Но можно ли винить женщину в том, что она ведет себя по-женски, то есть боится тюрьмы, допроса, пытки, расстрела и в страхе теряет голову?
Можно ли? А почему бы и нет, если мы равны. Но равны ли мы?
Ничего не утверждаю, ни в чем никого не убеждаю, просто пересказала вкратце первое «Дело», прочитанное мною в кресле, из коего правил бал сам Сатана.
* * *
На следующее утро я, уже не так взволнованно, не так эмоционально, почти спокойно села в дьявольское кресло. Раскрыла долгожданное
«Дело» Михайловой-Буденной О. С.
1905 года рождения, уроженки Екатеринослава, дочери железнодорожного служащего, до ареста солистки Государственного Большого театра Союза ССР, жены Маршала Советского Союза Буденного С. М.»

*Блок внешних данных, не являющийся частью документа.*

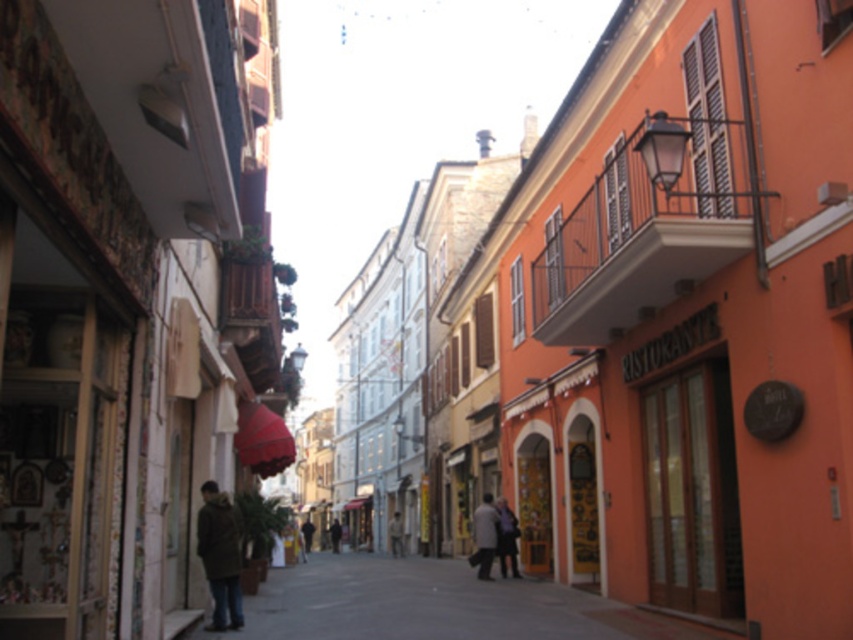 Question: Can you confirm if light gray fabric coat at center is bigger than dark blue jeans at center?

Choices:
 (A) no
 (B) yes

Answer: (A)

Question: Does dark green textured coat at lower left have a lesser width compared to light brown leather jacket at center?

Choices:
 (A) no
 (B) yes

Answer: (A)

Question: Which object appears closest to the camera in this image?

Choices:
 (A) dark green textured coat at lower left
 (B) smooth concrete pavement at center

Answer: (B)

Question: Which point is closer to the camera?

Choices:
 (A) light gray fabric coat at center
 (B) dark gray coat at center
 (C) smooth concrete pavement at center

Answer: (C)

Question: Which is nearer to the dark green textured coat at lower left?

Choices:
 (A) light gray fabric coat at center
 (B) dark gray coat at center

Answer: (A)

Question: Is dark green textured coat at lower left behind light brown leather jacket at center?

Choices:
 (A) no
 (B) yes

Answer: (A)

Собственноручные показания О. С. Михайловой-Буденной. Даны 14 марта 1938 года:
«Родилась в 1905 году. Отец — крестьянин, сирота, попал в город, прослужил тридцать шесть лет на железной дороге. Начала учиться в Курске в 1915 году. От царского режима у меня остались очень тяжелые воспоминания, так как отец отдал меня в гимназию. Неправильная речь, дешевые платья, вся одежда, а также звание крестьянки вызывали у соучениц насмешки. Классные дамы детям богатых родителей и сановников не разрешали со мной играть на переменах и без стеснения говорили им при мне, что у них нет ничего общего со мной. «Твой папа мужик?» — спрашивали меня.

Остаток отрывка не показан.